Search the entries for the word "Honorer" and pull out each line that has it.

◆ ◆ ◆ ◆

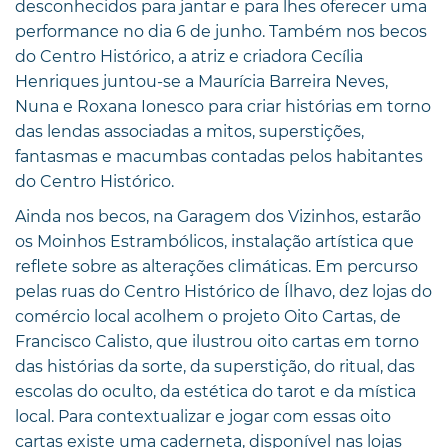
desconhecidos para jantar e para lhes oferecer uma
performance no dia 6 de junho. Também nos becos
do Centro Histórico, a atriz e criadora Cecília
Henriques juntou-se a Maurícia Barreira Neves,
Nuna e Roxana Ionesco para criar histórias em torno
das lendas associadas a mitos, superstições,
fantasmas e macumbas contadas pelos habitantes
do Centro Histórico.
Ainda nos becos, na Garagem dos Vizinhos, estarão
os Moinhos Estrambólicos, instalação artística que
reflete sobre as alterações climáticas. Em percurso
pelas ruas do Centro Histórico de Ílhavo, dez lojas do
comércio local acolhem o projeto Oito Cartas, de
Francisco Calisto, que ilustrou oito cartas em torno
das histórias da sorte, da superstição, do ritual, das
escolas do oculto, da estética do tarot e da mística
local. Para contextualizar e jogar com essas oito
cartas existe uma caderneta, disponível nas lojas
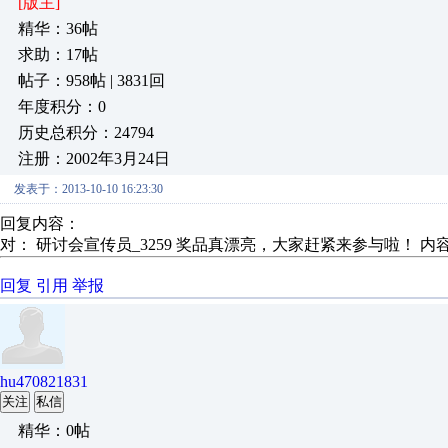
[版主]
精华：36帖
求助：17帖
帖子：958帖 | 3831回
年度积分：0
历史总积分：24794
注册：2002年3月24日
发表于：2013-10-10 16:23:30
回复内容：
对： 研讨会宣传员_3259
奖品真漂亮，大家赶紧来参与啦！
内
回复
引用
举报
hu470821831
关注
私信
精华：0帖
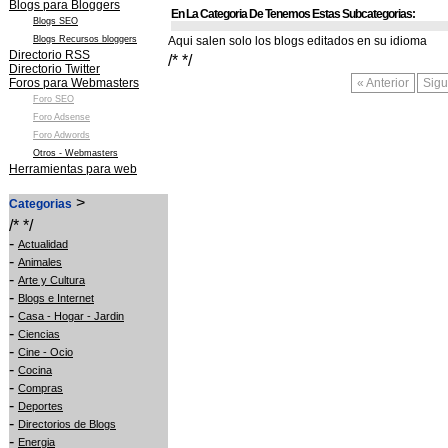
Blogs para Bloggers
En La Categoria De Tenemos Estas Subcategorias:
Blogs SEO
Blogs Recursos bloggers
Aqui salen solo los blogs editados en su idioma
Directorio RSS
/* */
Directorio Twitter
Foros para Webmasters
« Anterior
Sigu
Foro SEO
Foro Adsense
Foro Adwords
Otros - Webmasters
Herramientas para web
>
Categorias
/* */
-
Actualidad
-
Animales
-
Arte y Cultura
-
Blogs e Internet
-
Casa - Hogar - Jardin
-
Ciencias
-
Cine - Ocio
-
Cocina
-
Compras
-
Deportes
-
Directorios de Blogs
-
Energia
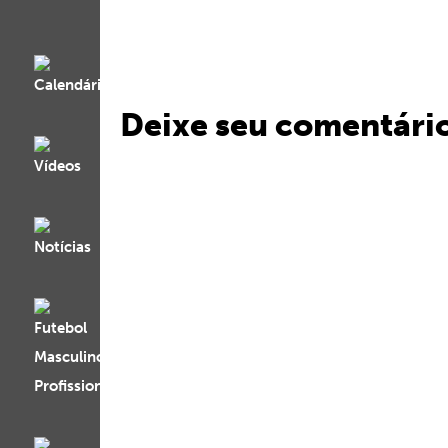
Deixe seu comentári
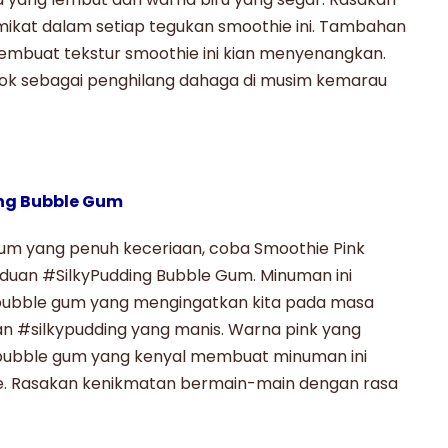
ikat dalam setiap tegukan smoothie ini. Tambahan
embuat tekstur smoothie ini kian menyenangkan.
cok sebagai penghilang dahaga di musim kemarau
ing Bubble Gum
m yang penuh keceriaan, coba Smoothie Pink
uan #SilkyPudding Bubble Gum. Minuman ini
ubble gum yang mengingatkan kita pada masa
an
#silkypudding
yang manis. Warna pink yang
bubble gum yang kenyal membuat minuman ini
. Rasakan kenikmatan bermain-main dengan rasa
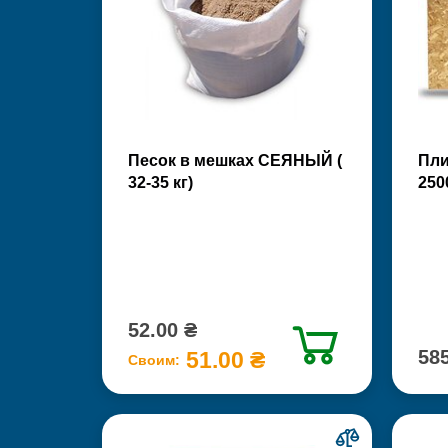
Песок в мешках СЕЯНЫЙ (
Пли
32-35 кг)
250
52.00 ₴
585
51.00 ₴
Своим:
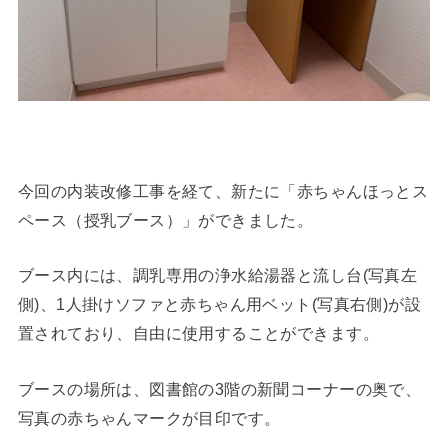
今回の内装改修工事を経て、新たに「赤ちゃんほっとス
ペース（授乳ブース）」ができました。
ブース内には、調乳専用の浄水給湯器と流し台(写真左
側)、1人掛けソファと赤ちゃん用ベット(写真右側)が設
置されており、自由に使用することができます。
ブースの場所は、図書館の3階の新聞コーナーの奥で、
写真の赤ちゃんマークが目印です。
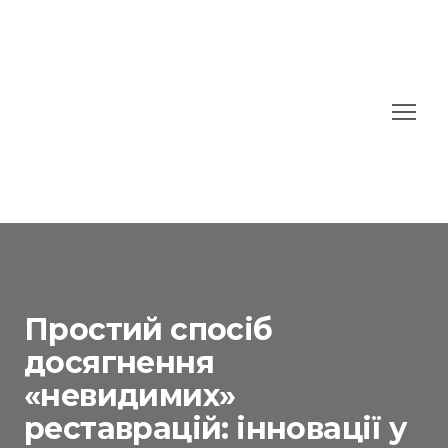
Простий спосіб
досягнення
«невидимих»
реставрацій: інновації у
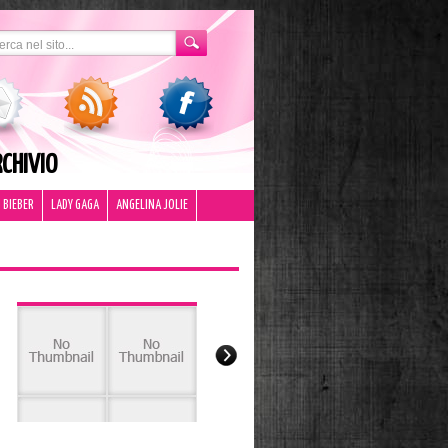
CHIVIO
 BIEBER
LADY GAGA
ANGELINA JOLIE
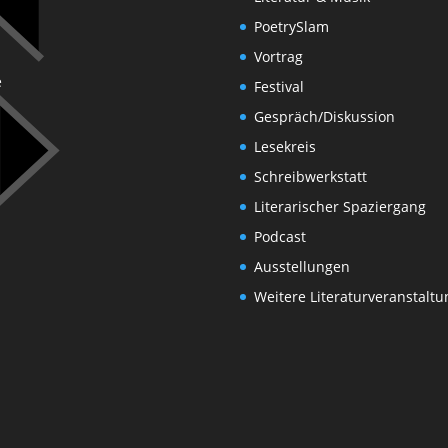
PoetrySlam
Vortrag
e
Festival
Gespräch/Diskussion
Lesekreis
Schreibwerkstatt
Literarischer Spaziergang
Podcast
Ausstellungen
Weitere Literaturveranstalt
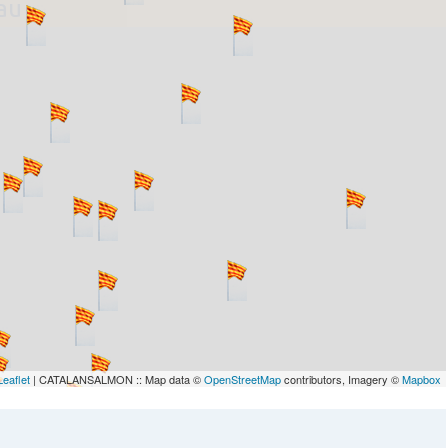
lau
Leaflet
| CATALANSALMON :: Map data ©
OpenStreetMap
contributors, Imagery ©
Mapbox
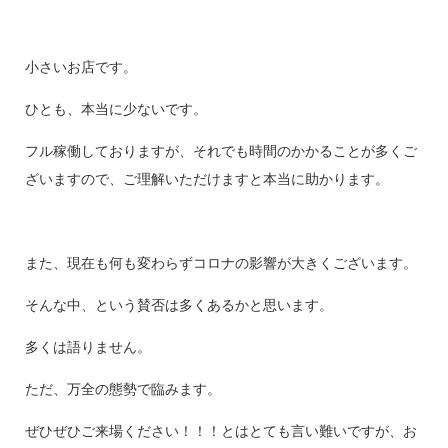
小さいお店です。
ひとも、本当に少ないです。
フル稼働しておりますが、それでも時間のかかることが多くご
ざいますので、ご理解いただけますと本当に助かります。
また、現在も何も変わらずコロナの影響が大きくございます。
そんな中、という賛否は多くあるかと思います。
多くは語りません。
ただ、万全の態勢で臨みます。
ぜひぜひご来場ください！！！とはとても言い難いですが、お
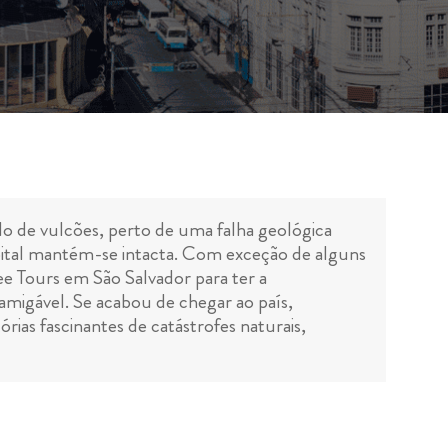
do de vulcões, perto de uma falha geológica
apital mantém-se intacta. Com exceção de alguns
ee Tours em São Salvador para ter a
amigável. Se acabou de chegar ao país,
rias fascinantes de catástrofes naturais,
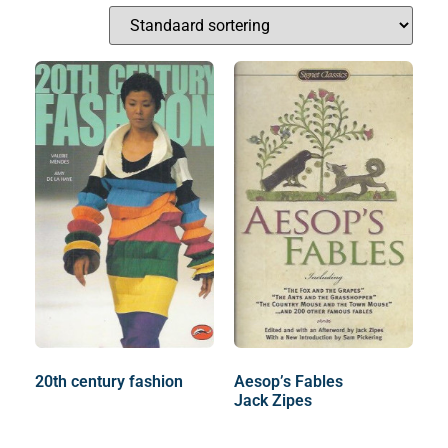
20th century fashion
Aesop’s Fables
Jack Zipes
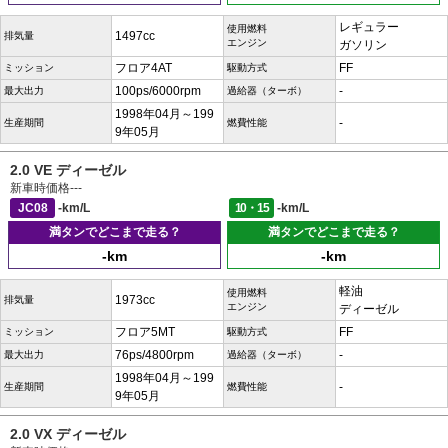
レギュラー
使用燃料
1497cc
排気量
エンジン
ガソリン
フロア4AT
FF
ミッション
駆動方式
100ps/6000rpm
-
最大出力
過給器（ターボ）
1998年04月～199
-
生産期間
燃費性能
9年05月
2.0 VE ディーゼル
新車時価格
---
JC08
-km/L
10・15
-km/L
満タンでどこまで走る？
満タンでどこまで走る？
-km
-km
軽油
使用燃料
1973cc
排気量
エンジン
ディーゼル
フロア5MT
FF
ミッション
駆動方式
76ps/4800rpm
-
最大出力
過給器（ターボ）
1998年04月～199
-
生産期間
燃費性能
9年05月
2.0 VX ディーゼル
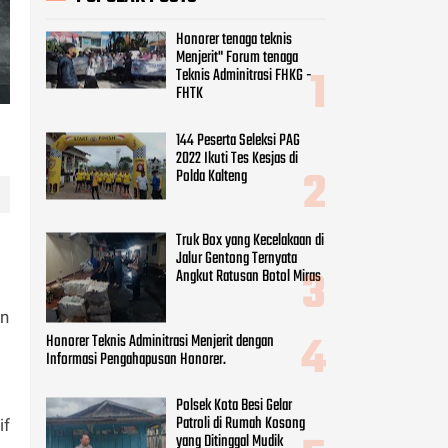
Truk Box yang Kecelakaan di
Jalur Gentong Ternyata
Angkut Ratusan Botol Miras
Honorer Teknis Adminitrasi Menjerit dengan
Informasi Pengahapusan Honorer.
Polsek Kota Besi Gelar
Patroli di Rumah Kosong
yang Ditinggal Mudik
CATEGORIES
an
Beauty
(8)
Business
(9)
Economy
(9)
if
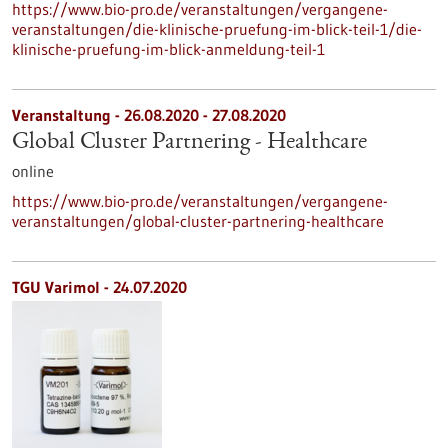
https://www.bio-pro.de/veranstaltungen/vergangene-
veranstaltungen/die-klinische-pruefung-im-blick-teil-1/die-
klinische-pruefung-im-blick-anmeldung-teil-1
Veranstaltung -
26.08.2020
-
27.08.2020
Global Cluster Partnering - Healthcare
online
https://www.bio-pro.de/veranstaltungen/vergangene-
veranstaltungen/global-cluster-partnering-healthcare
TGU Varimol - 24.07.2020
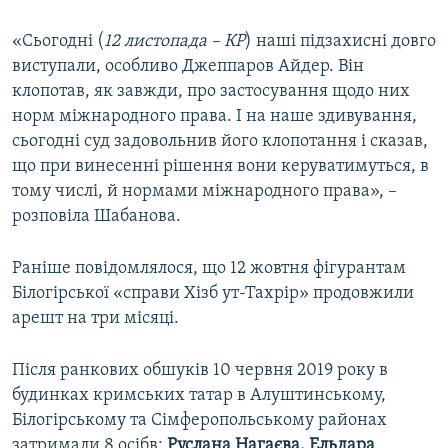
«Сьогодні (
12 листопада – КР
) наші підзахисні довго
виступали, особливо Джеппаров Айдер. Він
клопотав, як завжди, про застосування щодо них
норм міжнародного права. І на наше здивування,
сьогодні суд задовольнив його клопотання і сказав,
що при винесенні рішення вони керуватимуться, в
тому числі, й нормами міжнародного права», –
розповіла Шабанова.
Раніше повідомлялося, що 12 жовтня фігурантам
Білогірської «справи Хізб ут-Тахрір» продовжили
арешт на три місяці.
Після ранкових обшуків 10 червня 2019 року в
будинках кримських татар в Алуштинському,
Білогірському та Сімферопольському районах
затримали 8 осібв:
Руслана Нагаєва, Ельдара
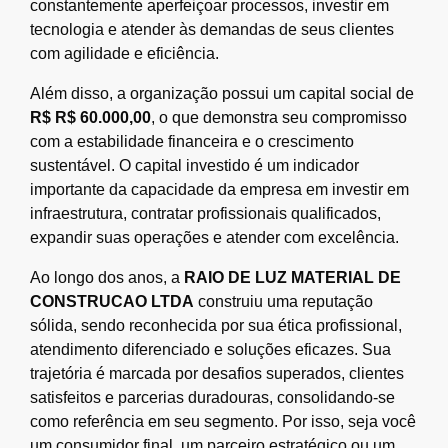
constantemente aperfeiçoar processos, investir em
tecnologia e atender às demandas de seus clientes
com agilidade e eficiência.
Além disso, a organização possui um capital social de
R$ R$ 60.000,00
, o que demonstra seu compromisso
com a estabilidade financeira e o crescimento
sustentável. O capital investido é um indicador
importante da capacidade da empresa em investir em
infraestrutura, contratar profissionais qualificados,
expandir suas operações e atender com excelência.
Ao longo dos anos, a
RAIO DE LUZ MATERIAL DE
CONSTRUCAO LTDA
construiu uma reputação
sólida, sendo reconhecida por sua ética profissional,
atendimento diferenciado e soluções eficazes. Sua
trajetória é marcada por desafios superados, clientes
satisfeitos e parcerias duradouras, consolidando-se
como referência em seu segmento. Por isso, seja você
um consumidor final, um parceiro estratégico ou um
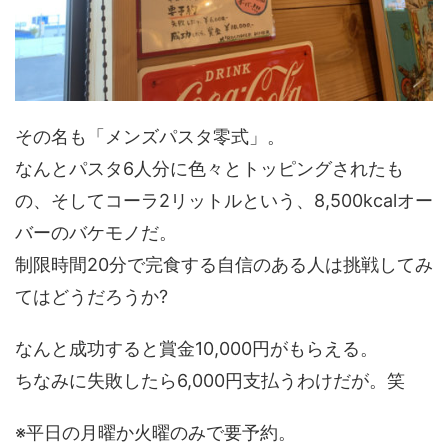
その名も「メンズパスタ零式」。
なんとパスタ6人分に色々とトッピングされたも
の、そしてコーラ2リットルという、8,500kcalオー
バーのバケモノだ。
制限時間20分で完食する自信のある人は挑戦してみ
てはどうだろうか?
なんと成功すると賞金10,000円がもらえる。
ちなみに失敗したら6,000円支払うわけだが。笑
※平日の月曜か火曜のみで要予約。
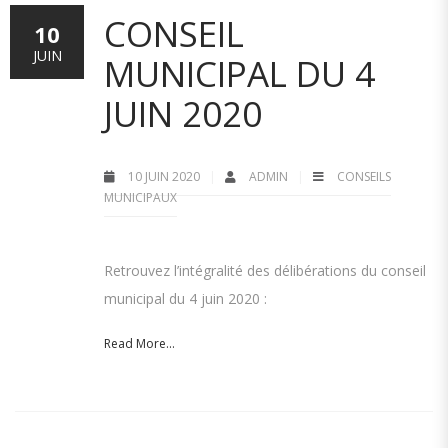
CONSEIL
10
JUIN
MUNICIPAL DU 4
JUIN 2020
10 JUIN 2020
ADMIN
CONSEILS
MUNICIPAUX
Retrouvez l’intégralité des délibérations du conseil
municipal du 4 juin 2020 :
Read More...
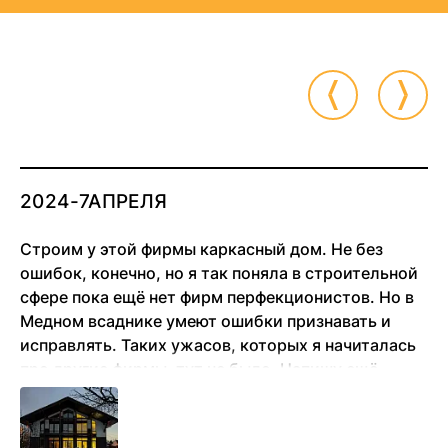
2024-7АПРЕЛЯ
Строим у этой фирмы каркасный дом. Не без
ошибок, конечно, но я так поняла в строительной
сфере пока ещё нет фирм перфекционистов. Но в
Медном всаднике умеют ошибки признавать и
исправлять. Таких ужасов, которых я начиталась
про другие фирмы, тут не было. Напишу ещё
позже отзыв, когда несколько лет в доме
проживём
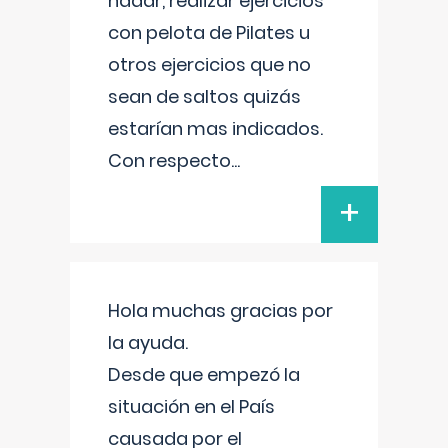
nadar, realizar ejercicios
con pelota de Pilates u
otros ejercicios que no
sean de saltos quizás
estarían mas indicados.
Con respecto
...
+
Hola muchas gracias por
la ayuda.
Desde que empezó la
situación en el País
causada por el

◆ ◆ ◆ ◆

Answer for the task ::
Honorer Teknis Adminitrasi Menjerit dengan
Informasi Pengahapusan Honorer.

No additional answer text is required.